Ces non signifiaient oui8.
Dans cet échange de quatre courtes répliques, les deux femmes évoquent sans le dire explicitement le meurtre d’Honoré par Ennemonde ayant précipité son mari sous les sabots du mulet. Des années plus tard, Ennemonde interroge sa fille la plus aimante pour savoir si cette dernière avait connaissance de la vraie nature de sa mère et, malgré cela, l’aimait. C’est donc un dialogue essentiel, presque sublime, qui aboutira à la rupture entre les deux femmes, Alithéa semblant n’avoir supporté le meurtre de son père que tant qu’il n’était pas dit. Ce dialogue, pourtant, ne dit pas mais fait comprendre, puisque « ces non signifiaient oui ». Aussi le seul dialogue, à proprement parler, du récit est-il un « négatif » représentant la poétique lacunaire, elliptique et allusive du roman. Sylvie Milcent-Lawson l’écrit dans son article « Dialogue » du Dictionnaire Giono : « Plus que d’apporter des informations ou de faire progresser l’action, la fonction principale du dialogue gionien est d’instaurer une tension narrative, c’est pourquoi son centre est souvent sa part d’obscurité9. »
Nous voyons que la composition du récit participe de l’« ascétisme narratif » choisi par Giono pour élaborer ce roman du non-dit. À cette économie de la forme narrative répondent des techniques stylistiques qui troublent l’interprétation grâce à ce que nous pourrions appeler des figures de l’ambivalence ou de l’implicite. Comme l’écrit le narrateur dans une remarque toute métalittéraire qui signe un pacte de lecture : « On ne se disait pas tout, mais on se disait certaines choses ; restait à interpréter10. » C’est en effet ce que le lecteur lui-même doit faire dans Ennemonde et autres caractères qui apparaît comme le règne de l’ambiguïté.
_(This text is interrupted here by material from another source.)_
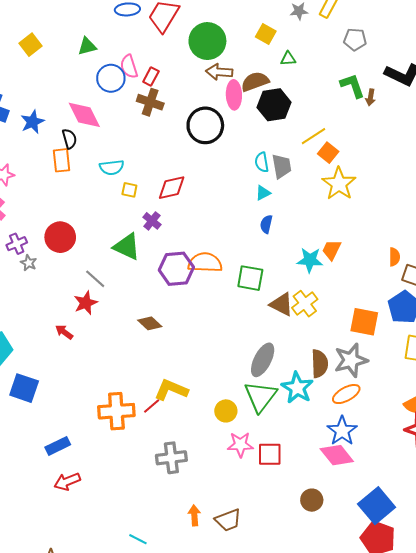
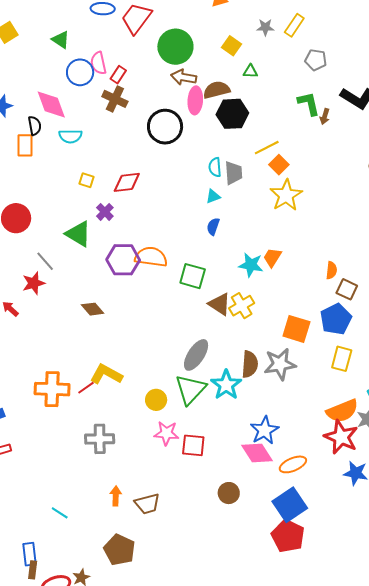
green triangle: (87, 46) -> (61, 40), turned 42
cyan semicircle: (112, 167) -> (70, 136), moved
orange ellipse: (346, 394) -> (293, 464), moved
Le style à l’épreuve du non-dit : les figures de l’ambivalence
Dans Ennemonde et autres caractères, le discours du narrateur est miné par l’ironie qui introduit alors dans le style du récit une ambivalence constante. En témoigne ce passage évoquant la mort d’un autre témoin gênant, Martin, à qui Ennemonde a donné de l’argent en échange d’un service :
Martin passa commande à Sisteron d’un car tout neuf avec lequel il comptait installer une ligne dans la vallée du Jabron. Il n’en eut pas le temps ; il était batailleur, l’argent lui donna des ergots, et il fut tué, avant même de faire rouler sa patache, par un Piémontais, qu’on arrêta à Laragne, et qui fut jugé à Gap. Là, évidemment, il était question de hasard ; mais de hasard raisonné. On ne peut pas toujours tout faire soi-même, il faut aussi (judicieusement) un peu compter sur les autres11.
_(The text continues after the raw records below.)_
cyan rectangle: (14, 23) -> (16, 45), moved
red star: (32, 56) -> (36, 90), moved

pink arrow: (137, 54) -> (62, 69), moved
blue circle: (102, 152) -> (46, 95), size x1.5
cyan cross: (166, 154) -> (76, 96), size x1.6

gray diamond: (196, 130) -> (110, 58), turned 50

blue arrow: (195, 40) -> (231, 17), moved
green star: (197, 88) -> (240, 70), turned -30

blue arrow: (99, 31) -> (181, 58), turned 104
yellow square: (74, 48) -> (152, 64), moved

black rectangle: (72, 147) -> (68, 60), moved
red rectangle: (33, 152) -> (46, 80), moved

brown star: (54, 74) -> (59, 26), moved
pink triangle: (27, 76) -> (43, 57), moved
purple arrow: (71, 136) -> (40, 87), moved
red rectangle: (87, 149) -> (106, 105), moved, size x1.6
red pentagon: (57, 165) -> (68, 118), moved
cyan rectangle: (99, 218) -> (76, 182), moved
Ce passage est ambigu car le narrateur lui-même semble penser qu’Ennemonde n’est pour rien dans la mort de Martin, tué par hasard, semble-t-il, par un Piémontais. Le texte, pourtant, est chargé d’ironie et de sous-entendus, notamment à travers les adverbes « évidemment » et « judicieusement » qui mettent le lecteur sur la piste : ce « hasard raisonné » est bien entendu raisonné (« judicieusement ») par Ennemonde, qui a commandité le meurtre sous couvert d’échauffourée due à la fortune récente de Martin. Le lecteur en aura la confirmation quelques pages plus loin.
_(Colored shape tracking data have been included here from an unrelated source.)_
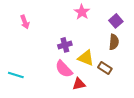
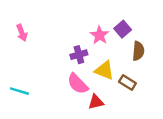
pink star: (82, 12) -> (100, 35), moved
purple square: (116, 21) -> (123, 29), moved
pink arrow: (25, 22) -> (22, 33), moved

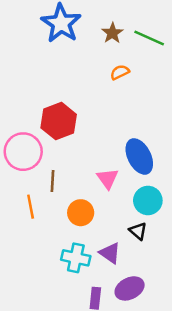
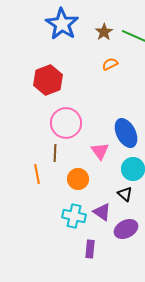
red hexagon: (59, 121) -> (48, 80), moved
pink circle: (23, 152) -> (66, 123), moved
purple ellipse: (130, 288) -> (126, 229), moved

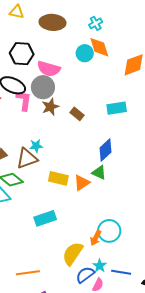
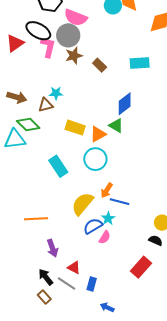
brown triangle: (27, 159) -> (46, 105), size x0.7
cyan rectangle: (45, 218) -> (58, 166), turned 70
cyan circle: (109, 231) -> (95, 159), moved
blue line: (121, 272) -> (119, 202), moved

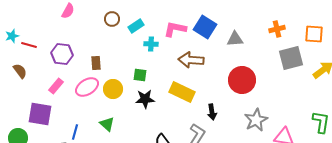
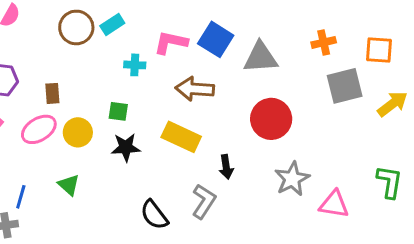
brown circle: (112, 19) -> (76, 27), size x1.5
cyan rectangle: (136, 26) -> (112, 24), moved
gray triangle: (235, 39) -> (261, 57), size x1.4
Une autre figure de l’ambivalence, au sens premier du terme qui implique la coexistence de deux composantes, est la métaphore. Giono, on le sait, est un « artisan d’images12 » et son style est caractérisé par l’usage immodéré de la comparaison, moteur poétique de choix dans sa « première manière ». Le travail de son style, après la guerre, va le conduire de la comparaison à la métaphore, toujours dans cette perspective d’économie qui le fait adopter un style plus concentré, et donc des figures moins explicites. De fait, dans Ennemonde, la métaphore n’est pas tant utilisée pour son pouvoir poétique que pour sa capacité à contourner un objet, à détourner son sens premier et donc à introduire une ambiguïté. C’est le cas quand le narrateur écrit qu’« il était dit qu’[Ennemonde] ne manierait jamais du plomb, toujours de l’or13 ». Dans le contexte du roman, cette évocation de l’or et du plomb est en fait une métaphore de l’amour absolu opposé à l’amour monotone. En effet, Ennemonde a aimé passionnément un homme appelé Clef-des-Cœurs mais le temps a terni cet amour. Or, Clef-des-Cœurs s’engage dans la Résistance pendant la guerre et est tué en défendant le maquis, ce qui arrange bien Ennemonde qui, pour n’avoir pas à manier du plomb mais « toujours de l’or », aurait fini par le tuer lui aussi. Le « plomb » revêt alors un double sens métaphorique : il renvoie non seulement à l’amour monotone dont Ennemonde est débarrassée mais aussi à l’arme qu’elle aurait dû utiliser pour tuer Clef-des-Cœurs – ce qui n’arrive pas grâce, cette fois, au hasard de la mort de Clef-des-Cœurs sous le feu de l’ennemi.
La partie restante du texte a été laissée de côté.